Dataset entries
──────────

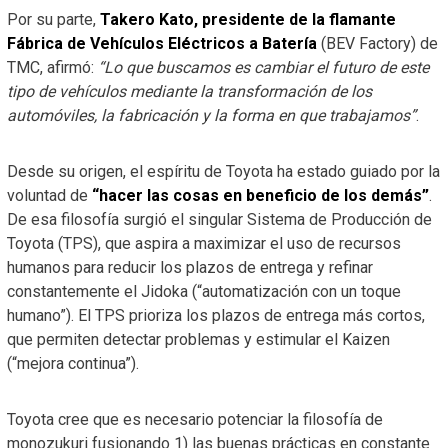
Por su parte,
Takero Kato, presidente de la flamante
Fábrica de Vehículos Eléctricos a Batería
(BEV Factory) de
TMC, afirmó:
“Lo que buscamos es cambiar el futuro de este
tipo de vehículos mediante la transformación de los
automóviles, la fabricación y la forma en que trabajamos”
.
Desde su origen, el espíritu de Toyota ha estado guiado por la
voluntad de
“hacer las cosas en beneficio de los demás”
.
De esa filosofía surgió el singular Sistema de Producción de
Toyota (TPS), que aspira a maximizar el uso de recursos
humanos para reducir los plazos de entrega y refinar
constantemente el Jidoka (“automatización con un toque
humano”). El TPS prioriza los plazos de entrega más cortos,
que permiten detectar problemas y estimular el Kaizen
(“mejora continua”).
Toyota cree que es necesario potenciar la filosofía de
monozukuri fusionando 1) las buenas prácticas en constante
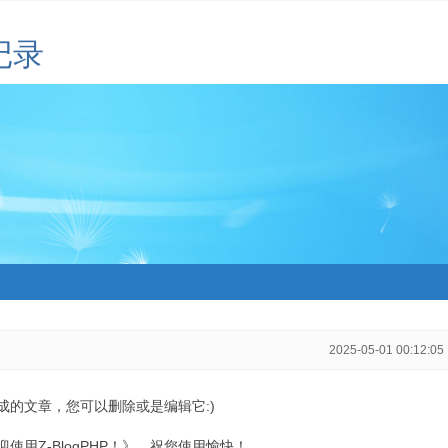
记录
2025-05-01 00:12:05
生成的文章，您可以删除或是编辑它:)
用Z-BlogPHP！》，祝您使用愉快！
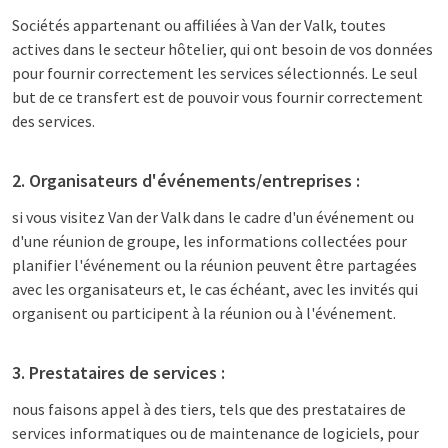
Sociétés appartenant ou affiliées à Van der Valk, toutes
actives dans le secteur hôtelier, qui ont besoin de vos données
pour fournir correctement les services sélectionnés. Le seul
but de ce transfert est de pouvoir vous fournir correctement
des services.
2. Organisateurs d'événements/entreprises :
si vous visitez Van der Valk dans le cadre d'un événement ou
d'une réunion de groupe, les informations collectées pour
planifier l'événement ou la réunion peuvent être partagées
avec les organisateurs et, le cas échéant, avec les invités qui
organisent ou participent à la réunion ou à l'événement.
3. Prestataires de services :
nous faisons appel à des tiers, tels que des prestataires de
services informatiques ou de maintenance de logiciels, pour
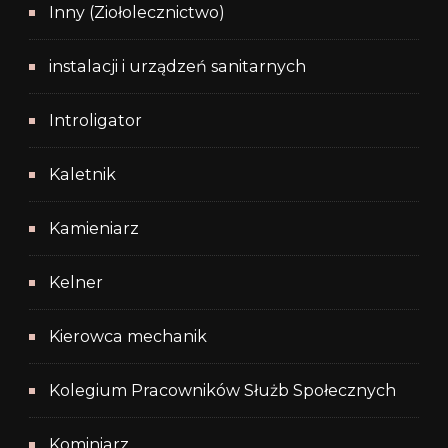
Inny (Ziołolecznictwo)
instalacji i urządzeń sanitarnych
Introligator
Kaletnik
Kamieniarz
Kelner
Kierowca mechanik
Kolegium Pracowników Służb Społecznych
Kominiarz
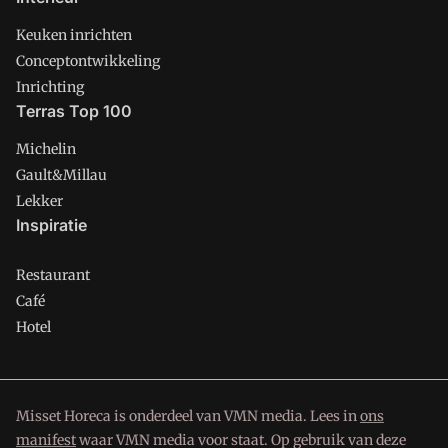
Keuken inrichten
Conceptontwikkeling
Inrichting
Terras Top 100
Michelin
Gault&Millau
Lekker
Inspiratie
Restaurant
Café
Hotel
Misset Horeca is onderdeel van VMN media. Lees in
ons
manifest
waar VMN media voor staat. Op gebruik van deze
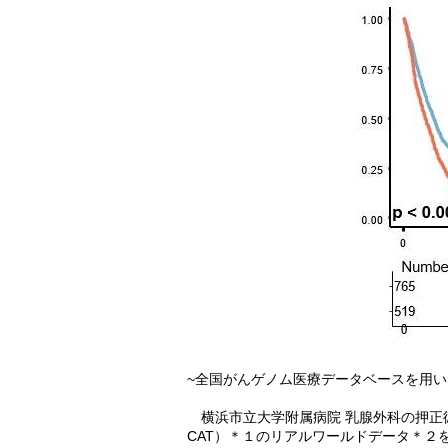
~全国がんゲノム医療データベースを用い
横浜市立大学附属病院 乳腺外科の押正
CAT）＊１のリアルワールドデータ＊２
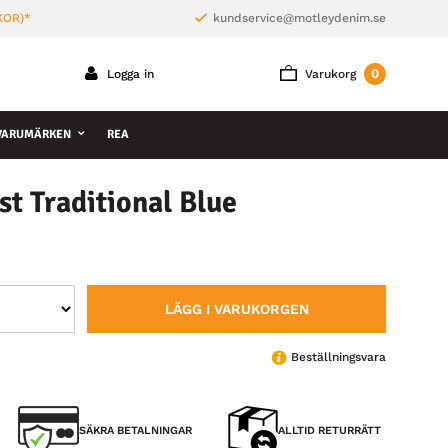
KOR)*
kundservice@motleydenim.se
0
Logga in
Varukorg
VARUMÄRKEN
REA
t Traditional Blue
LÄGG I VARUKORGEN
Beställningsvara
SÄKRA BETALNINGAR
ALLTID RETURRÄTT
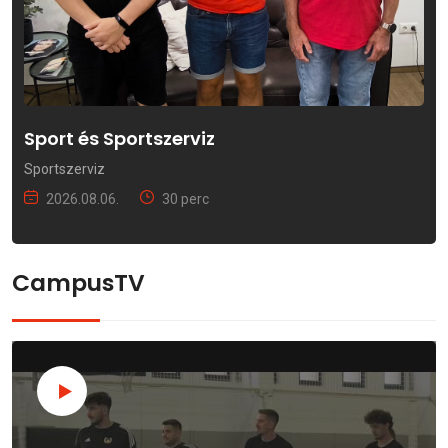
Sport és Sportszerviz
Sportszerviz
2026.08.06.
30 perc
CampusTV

──────────

■ PROBLEM REQUIREMENTS: Collect the complete line wherever the string "filosofía" appears in the records.

■ SOLVED EXERCISE:
De esa filosofía surgió el singular Sistema de Producción de
Toyota cree que es necesario potenciar la filosofía de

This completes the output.